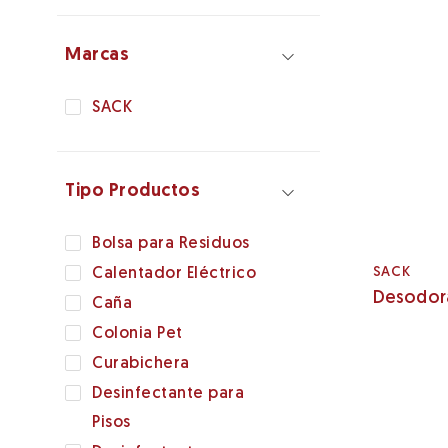
Marcas
SACK
Tipo Productos
Bolsa para Residuos
SACK
Calentador Eléctrico
Desodora
Caña
Colonia Pet
Curabichera
Desinfectante para
Pisos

_ _ _

[The problem]:
Report every line of the material above in which "para" appears.

[Solution to this problem]:
Bolsa para Residuos
Desinfectante para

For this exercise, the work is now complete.